- Occupation: Businessperson

= Rishi Dhakal =

Nepalese, US-based businessman

Rishi Punnakhar Dhakal, is a Nepalese American businessman. He is CEO of Rising International Inc which is among the largest overseas importers of Nepali ready made garments. He is also honorary consul general of Nepal for San Diego California, US. He received the Commercially Important Person (CIP) title in Nepal from President of Nepal, Dr. Ram Baran Yadav. He is also vice-president of the Shree Pashupatinath Foundation, US.

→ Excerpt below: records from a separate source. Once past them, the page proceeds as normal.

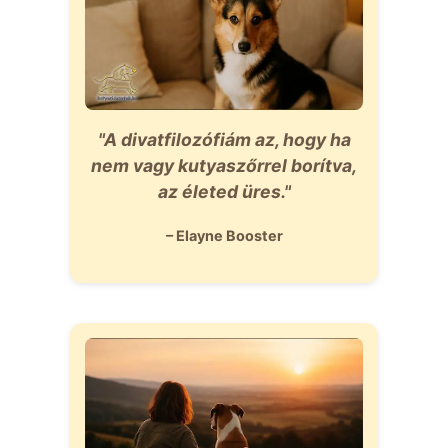
"A divatfilozófiám az, hogy ha
nem vagy kutyaszőrrel borítva,
az életed üres."
– Elayne Booster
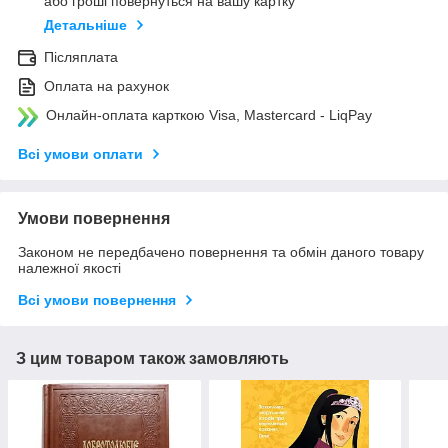
або гроші повернуться на вашу картку
Детальніше
Післяплата
Оплата на рахунок
Онлайн-оплата карткою Visa, Mastercard - LiqPay
Всі умови оплати
Умови повернення
Законом не передбачено повернення та обмін даного товару
належної якості
Всі умови повернення
З цим товаром також замовляють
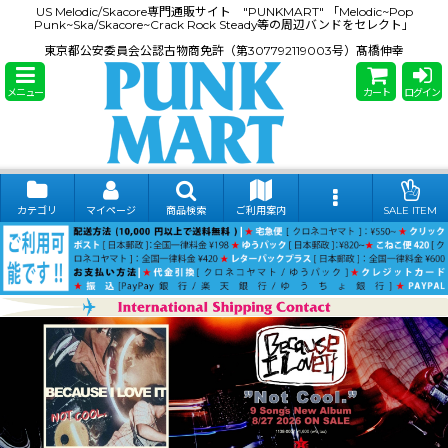
US Melodic/Skacore専門通販サイト "PUNKMART" 「Melodic~Pop
Punk~Ska/Skacore~Crack Rock Steady等の周辺バンドをセレクト」
東京都公安委員会公認古物商免許（第307792119003号）髙橋伸幸
メニュー
カート
ログイン
カテゴリ
マイページ
商品検索
ご利用案内
SALE ITEM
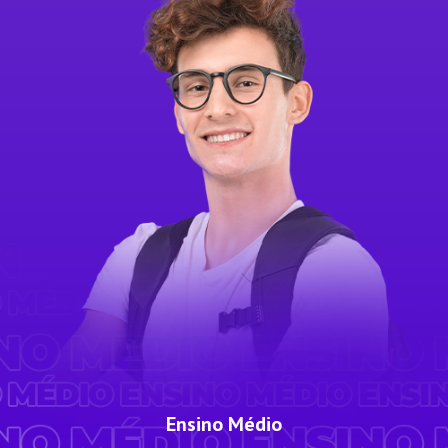
Ensino Médio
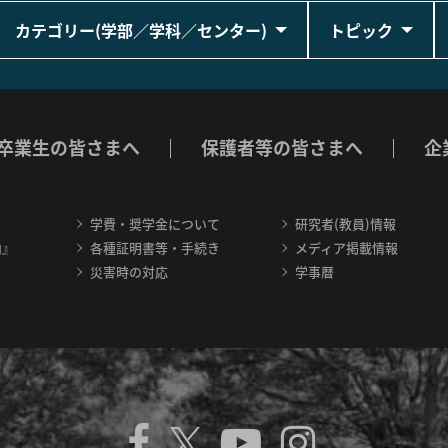
カテゴリー(学部／学科／センター)
トピック
卒業生の皆さまへ
保護者等の皆さまへ
企
学費・奨学金について
研究者(教員)情報
内』
各種証明書等・手続き
メディア掲載情報
災害時の対応
学事暦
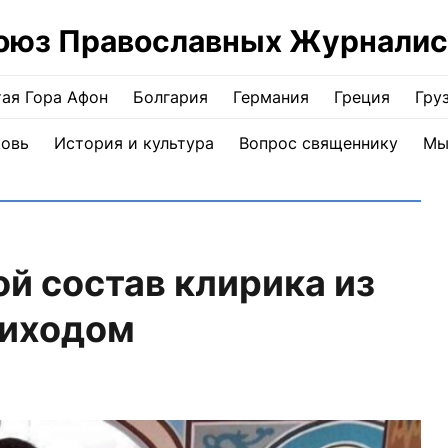
оюз Православных Журналис
ая Гора Афон
Болгария
Германия
Греция
Гру
ковь
История и культура
Вопрос священнику
Мы
ой состав клирика из
риходом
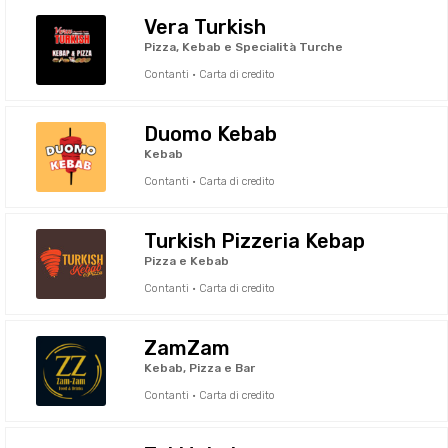
Vera Turkish
Pizza, Kebab e Specialità Turche
Contanti · Carta di credito
Duomo Kebab
Kebab
Contanti · Carta di credito
Turkish Pizzeria Kebap
Pizza e Kebab
Contanti · Carta di credito
ZamZam
Kebab, Pizza e Bar
Contanti · Carta di credito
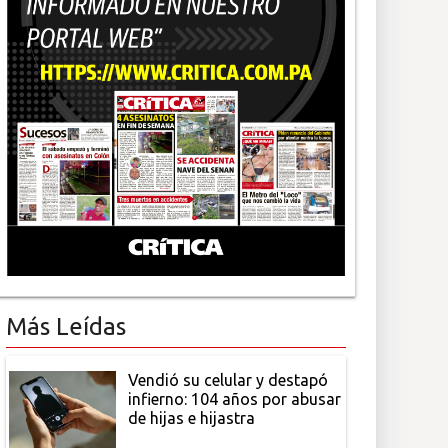
Más Leídas
Vendió su celular y destapó
infierno: 104 años por abusar
de hijas e hijastra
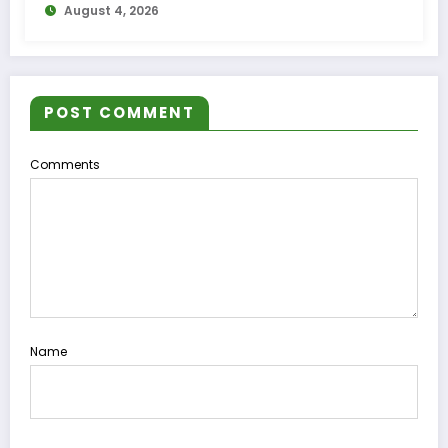
August 4, 2026
POST COMMENT
Comments
Name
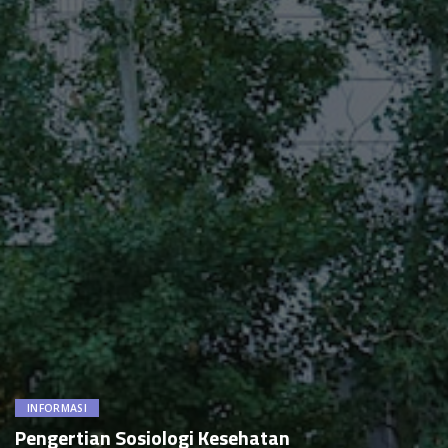
INFORMASI
Pengertian Sosiologi Kesehatan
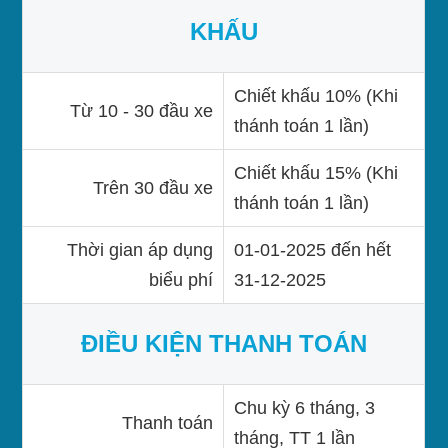
KHẤU
Chiết khấu 10% (Khi
Từ 10 - 30 đầu xe
thánh toán 1 lần)
Chiết khấu 15% (Khi
Trên 30 đầu xe
thánh toán 1 lần)
Thời gian áp dụng
01-01-2025 đến hết
biểu phí
31-12-2025
ĐIỀU KIỆN THANH TOÁN
Chu kỳ 6 tháng, 3
Thanh toán
tháng, TT 1 lần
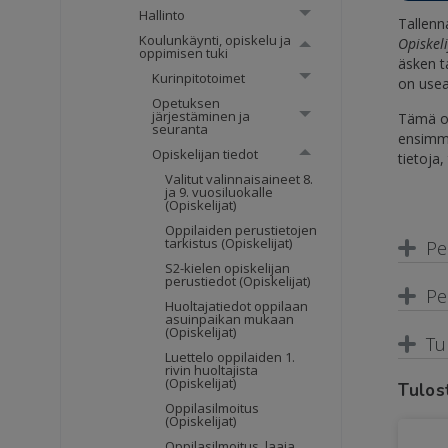
Hallinto
Tallen
Koulunkäynti, opiskelu ja
Opiskeli
oppimisen tuki
äsken t
Kurinpitotoimet
on usea
Opetuksen
järjestäminen ja
Tämä on
seuranta
ensimmä
Opiskelijan tiedot
tietoja,
Valitut valinnaisaineet 8.
ja 9. vuosiluokalle
(Opiskelijat)
Oppilaiden perustietojen
tarkistus (Opiskelijat)
Pe
S2-kielen opiskelijan
perustiedot (Opiskelijat)
Pe
Huoltajatiedot oppilaan
asuinpaikan mukaan
(Opiskelijat)
Tu
Luettelo oppilaiden 1.
rivin huoltajista
(Opiskelijat)
Tulos
Oppilasilmoitus
(Opiskelijat)
Oppilasilmoitus, laaja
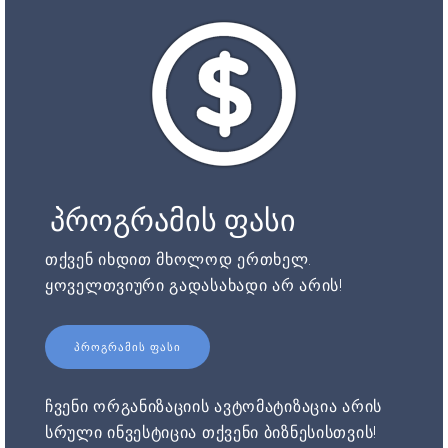
პროგრამის ფასი
თქვენ იხდით მხოლოდ ერთხელ.
ყოველთვიური გადასახადი არ არის!
ᲞᲠᲝᲒᲠᲐᲛᲘᲡ ᲤᲐᲡᲘ
ჩვენი ორგანიზაციის ავტომატიზაცია არის
სრული ინვესტიცია თქვენი ბიზნესისთვის!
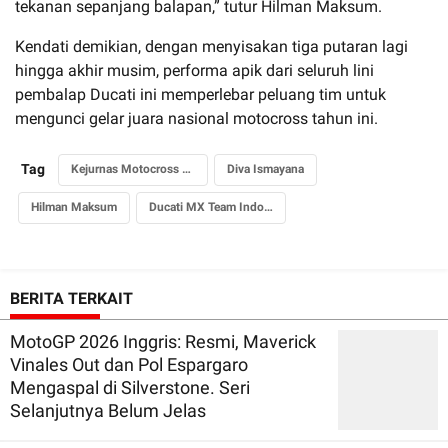
tekanan sepanjang balapan,” tutur Hilman Maksum.
Kendati demikian, dengan menyisakan tiga putaran lagi
hingga akhir musim, performa apik dari seluruh lini
pembalap Ducati ini memperlebar peluang tim untuk
mengunci gelar juara nasional motocross tahun ini.
Tag
Kejurnas Motocross 2026
Diva Ismayana
Hilman Maksum
Ducati MX Team Indonesia
BERITA TERKAIT
MotoGP 2026 Inggris: Resmi, Maverick
Vinales Out dan Pol Espargaro
Mengaspal di Silverstone. Seri
Selanjutnya Belum Jelas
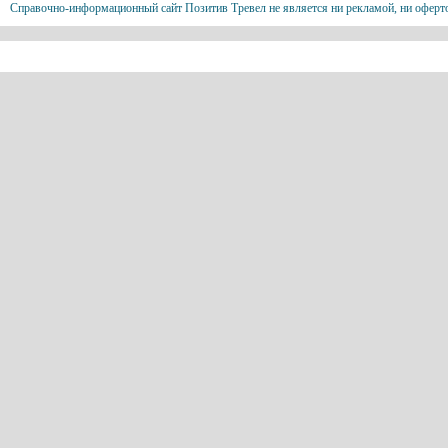
Справочно-информационный сайт Позитив Тревел не является ни рекламой, ни оферт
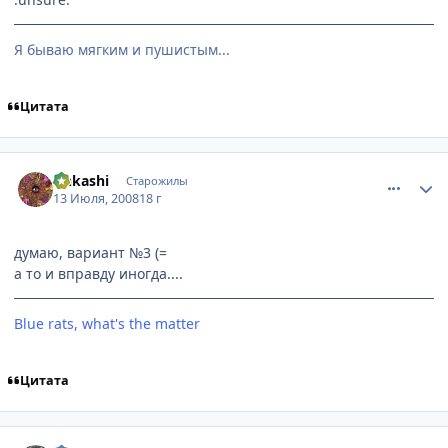
Я бываю мягким и пушистым...
Цитата
comment_2114627
Статистика автора
rinkashi
Старожилы
13 Июля, 2008
18 г
думаю, вариант №3 (=
а то и вправду иногда....
Blue rats, what's the matter
Цитата
comment_2114695
Статистика автора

== Early life and education ==
Rishi Dhakal was born in 1973 in Prithivi Narayan Municipality to Lila Nath Dhakal (father) and Megha Maya Dhakal. His siblings include Hari, Bhim, Thakur and Laxmi. Dhakal attended Ratnarajya Laxmi Secondary School and Shakti Secondary School before transferring to Mahendra Secondary School in Kundur, Gorkha where he completed his secondary education. After his secondary education, Dhakal studied in several institutions including Saraswoti Multiple Campus, Ratna Rajya Laxmi Campus, and Patan Multiple Campus before earning a bachelor’s degree in humanities at the Tribhuvan University.

== Career ==
Dhakal began his career in 1992 as an office clerk and rose through the ranks to the position of manager. After his civil service career, he went into business with diversified interests in fashion, hospitality industry, real estate and beauty industry. Dhakal is the president and CEO of Rising International Inc., headquartered in Irwindale, California, with several subsidiaries including Dhakal Brother LLC, Himalayan Investment LLC, Rising Star Trading Inc, kamana kitchen in Hawaii, Honomu Farm LLC in Hawaii, and Kamana Investment LLC in Hawaii. He is Honorary Consulate of Nepal to the US.

== Philanthropy ==
Dhakal philanthropic efforts focus on orphans and victims of war offering them education, health care and emotional supports. During the COVID-19 pandemic, Dhakal provided food, medical and financial aid to Nepalis in California and New York. Dhakal is a prominent member of Shree Pashupatinath Foundation, US.